Endometriosis awareness month – ladies, you are not alone.

endo

Shirley Webber - Research Dietitian, 27 March 2018

March is endometriosis awareness month and a condition that doesn’t get enough airtime for the effects that is has on the quality of life for many women.

Endometriosis is a progressive condition affecting 1 in 10 women of reproductive age with an estimated 176 million women affected worldwide. There is a strong family association with developing endometriosis, where women who have a family member with the condition being 7-10 times more likely to develop endometriosis. 

What is it?

Endometriosis is a chronic condition where cells similar to those that line the uterus are found in other parts of the body, most commonly on or around reproductive organs in the pelvis such as on the outside of the uterus and fallopian tubes, ovaries as well as other areas such as the bladder and in the small or large bowel.

Some causes of endometriosis include:

  • Having a family history
  • Retrograde menstruation
  • Metaplasia

Some other factors that further contribute to endometriosis are:

  • Having first pregnancy at later age
  • Heavy bleeding or periods lasting longer than 5 days
  • First period before 11 years
  • Having less than 27 days between menstrual cycles
  • Changes in immune cells
  • Low body weight
  • Alcohol use

Factors lowering the risk of developing endometriosis:

  • The number of children – chances of developing endometriosis reduces with each pregnancy
  • Younger age of first pregnancy
  • Breastfeeding
  • Regular exercise
What are the symptoms?

The symptoms of endometriosis overlap with a number of other health problems, so mis-diagnosis and delayed diagnosis are common. Common symptoms include: 

  • Pain before and during a period
  • Pain during sex
  • Abdominal, back and pelvic pain
  • Pain going to the toilet, urinating and opening bowels
  • Pain during ovulation (this can also happen for women who do not have endometriosis)
  • Heavy bleeding or periods lasting longer than 5 day
  • Irregular bleeding or irregular menstrual cycles
  • Bleeding before a period is due
  • Bleeding from the bladder or bowel
  • Blood clots
  • Change in bowel habits
  • Need for more frequent urination
  • Increased abdominal bloating during the period
  • Feeling lethargic particularly during menstruation
  • Mood changes, anxiety or depression due to pain
  • Pelvic floor muscle spasms or tightening due to fear of pain

Symptom severity does not always indicate the extent of damage that endometriosis is causing to the body. 
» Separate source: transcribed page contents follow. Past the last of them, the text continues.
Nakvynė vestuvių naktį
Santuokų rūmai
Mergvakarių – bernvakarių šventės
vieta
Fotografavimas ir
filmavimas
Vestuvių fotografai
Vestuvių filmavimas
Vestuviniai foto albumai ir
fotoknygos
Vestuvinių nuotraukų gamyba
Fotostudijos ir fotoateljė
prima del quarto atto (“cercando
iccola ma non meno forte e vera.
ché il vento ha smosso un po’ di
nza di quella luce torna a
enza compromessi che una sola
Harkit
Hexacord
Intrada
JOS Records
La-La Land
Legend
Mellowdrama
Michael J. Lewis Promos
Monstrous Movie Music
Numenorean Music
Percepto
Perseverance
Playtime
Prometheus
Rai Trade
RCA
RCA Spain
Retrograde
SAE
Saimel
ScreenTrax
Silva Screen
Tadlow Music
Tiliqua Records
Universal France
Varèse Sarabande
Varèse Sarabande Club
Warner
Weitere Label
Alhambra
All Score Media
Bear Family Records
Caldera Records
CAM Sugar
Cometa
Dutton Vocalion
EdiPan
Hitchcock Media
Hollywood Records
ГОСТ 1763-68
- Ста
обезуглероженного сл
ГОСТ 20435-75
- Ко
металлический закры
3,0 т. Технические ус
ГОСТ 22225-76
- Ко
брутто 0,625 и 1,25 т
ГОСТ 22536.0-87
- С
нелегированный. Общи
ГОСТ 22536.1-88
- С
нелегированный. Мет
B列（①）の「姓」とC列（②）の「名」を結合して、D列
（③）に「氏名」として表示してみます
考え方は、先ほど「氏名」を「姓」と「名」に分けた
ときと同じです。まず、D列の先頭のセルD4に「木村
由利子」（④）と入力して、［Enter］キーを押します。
How is endometriosis diagnosed?

Endometriosis may be detected by a specialised scan, a doctor may feel affected tissue in the pelvis or see an endometriosis cyst on the ovaries or other organs or a growth of endometriosis tissue may be seen growing through the vagina.
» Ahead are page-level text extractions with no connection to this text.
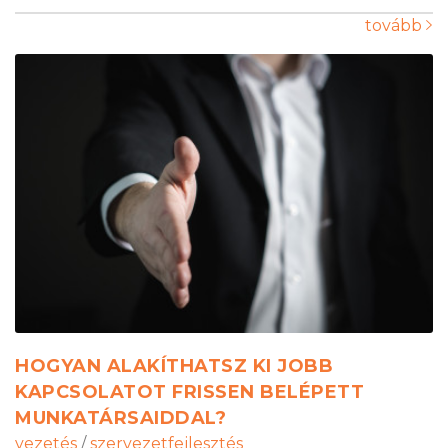
tovább
HOGYAN ALAKÍTHATSZ KI JOBB
KAPCSOLATOT FRISSEN BELÉPETT
MUNKATÁRSAIDDAL?
vezetés
/
szervezetfejlesztés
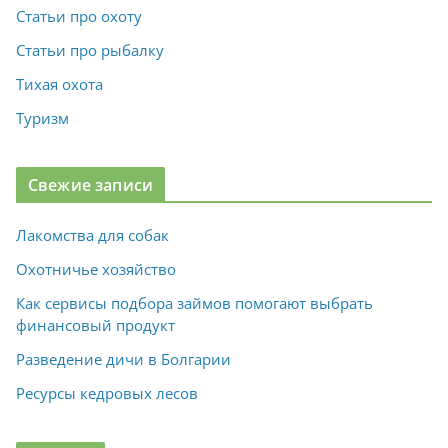
Статьи про охоту
Статьи про рыбалку
Тихая охота
Туризм
Свежие записи
Лакомства для собак
Охотничье хозяйство
Как сервисы подбора займов помогают выбрать
финансовый продукт
Разведение дичи в Болгарии
Ресурсы кедровых лесов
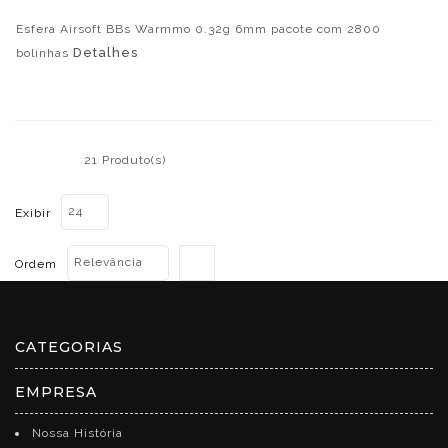
Esfera Airsoft BBs Warmmo 0.32g 6mm pacote com 2800
Detalhes
bolinhas
21 Produto(s)
24
Exibir
Relevância
Ordem
CATEGORIAS
EMPRESA
Nossa História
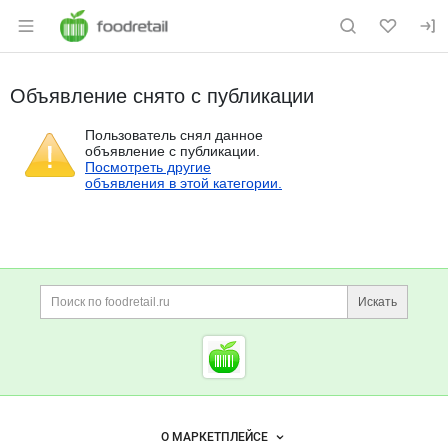
Раздел навигации по сайту foodretail.r
Объявление снято с публикации
Пользователь снял данное
объявление с публикации.
Посмотреть другие
объявления в этой категории.
Дополнительная информация
Поиск по сайту и ссы
Искать
Cсылки на полезные проект
Foodretail.ru
— продукты
питания
Важные разделы и контакты
Навигация по сайту
О МАРКЕТПЛЕЙСЕ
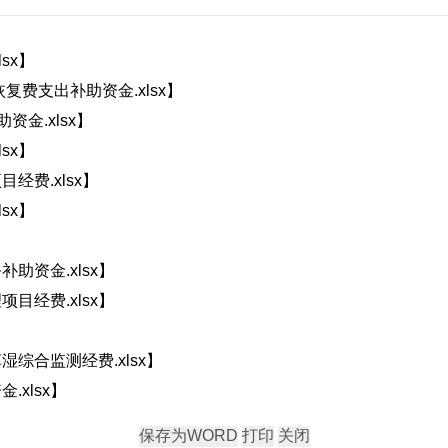
sx
】
复费支出补助资金.xlsx
】
金.xlsx
】
sx
】
费.xlsx
】
sx
】
助资金.xlsx
】
目经费.xlsx
】
综合监测经费.xlsx
】
xlsx
】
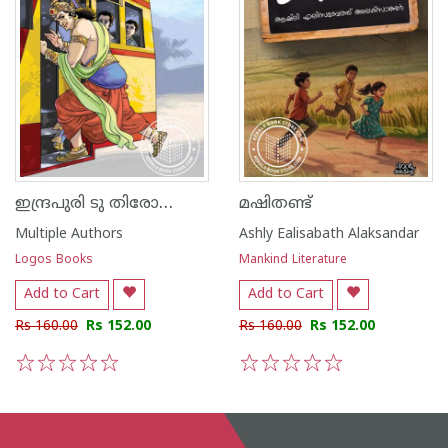
ഇന്ദ്രപുരി ടു തിരോന്തോരം
മഷിതണ്ട്
Multiple Authors
Ashly Ealisabath Alaksandar
Logos Books
Mankind Literature
Add to Cart
Add to Cart
Rs 160.00
Rs 152.00
Rs 160.00
Rs 152.00
1
2
3
4
5
1
2
3
4
5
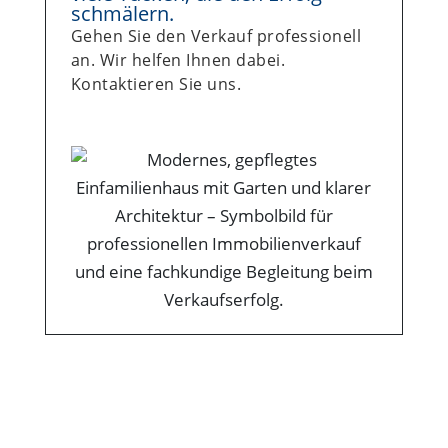
schmälern.
Gehen Sie den Verkauf professionell
an. Wir helfen Ihnen dabei.
Kontaktieren Sie uns.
The only way to know for sure however is to have a diagnosis made through a laparoscopy where a biopsy is taken of tissue. This procedure is performed under general anaesthetic where an assessment is made of the organs of the pelvis and abdomen. Tissue can be magnified and identified if it is affected by endometriosis. If this is the case, endometriosis can be removed and often providing symptom relief for most patients.
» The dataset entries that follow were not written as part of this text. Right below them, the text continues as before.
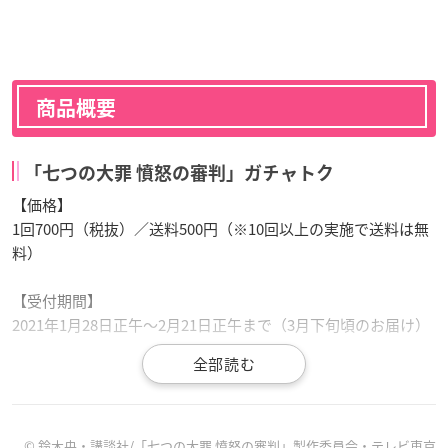
商品概要
「七つの大罪 憤怒の審判」ガチャトク
【価格】
1回700円（税抜）／送料500円（※10回以上の実施で送料は無
料）
【受付期間】
2021年1月28日正午～2月21日正午まで（3月下旬頃のお届け）
【各賞】
A賞「Bluetooth ポータブルスピーカー」（2柄）
B賞「モバイルバッテリー」（2柄）
C賞「ミニタオル」（5柄）
© 鈴木央・講談社/「七つの大罪 憤怒の審判」製作委員会・テレビ東京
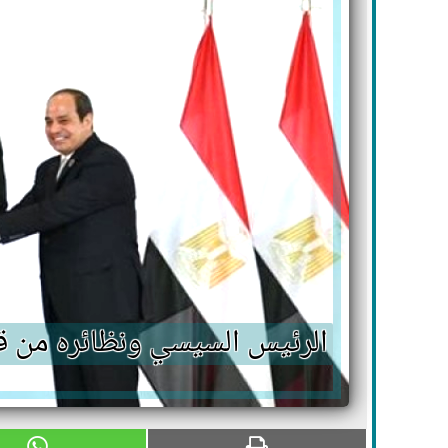
الرئيس السيسي ونظائره من ق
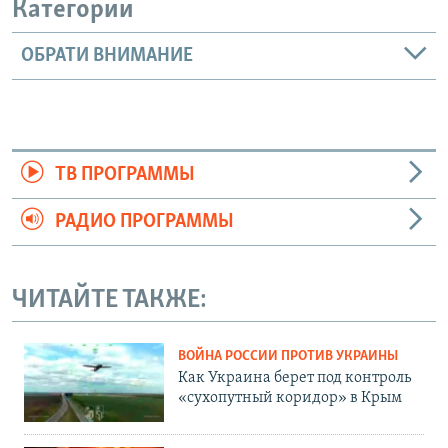
Категории
ОБРАТИ ВНИМАНИЕ
ТВ ПРОГРАММЫ
РАДИО ПРОГРАММЫ
ЧИТАЙТЕ ТАКЖЕ:
ВОЙНА РОССИИ ПРОТИВ УКРАИНЫ
Как Украина берет под контроль
«сухопутный коридор» в Крым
It is also important to note that there are different types of endometriosis; this is determined by the parts of the body affected by endometriosis.

Treatment?

There is unfortunately no known cure for endometriosis however, there are some management therapies to treat the condition and endometriosis does go away after menopause in cases where hormone replacement therapy (HRT) is not used.

Treatment includes:

  • Surgically removing affected tissue
  • Hormone therapy using; oral contraceptive pills, progesterone, gonadotrophin-releasing hormone (GnRH) agonist
  • Pain management with medications such as anti-inflammatory agents
  • The low FODMAP diet as an adjunct therapy **
  • Healthy lifestyle through stress relief, physical activity and adequate sleep

**The low FODMAP diet is being investigated as a possible dietary therapy that can be used for endometriosis patients due IBS-like symptoms associated with the condition and aiming at reducing those symptoms. The low FODMAP diet however is not recommended as a long term diet and therefore working with a dietitian in this area is essential.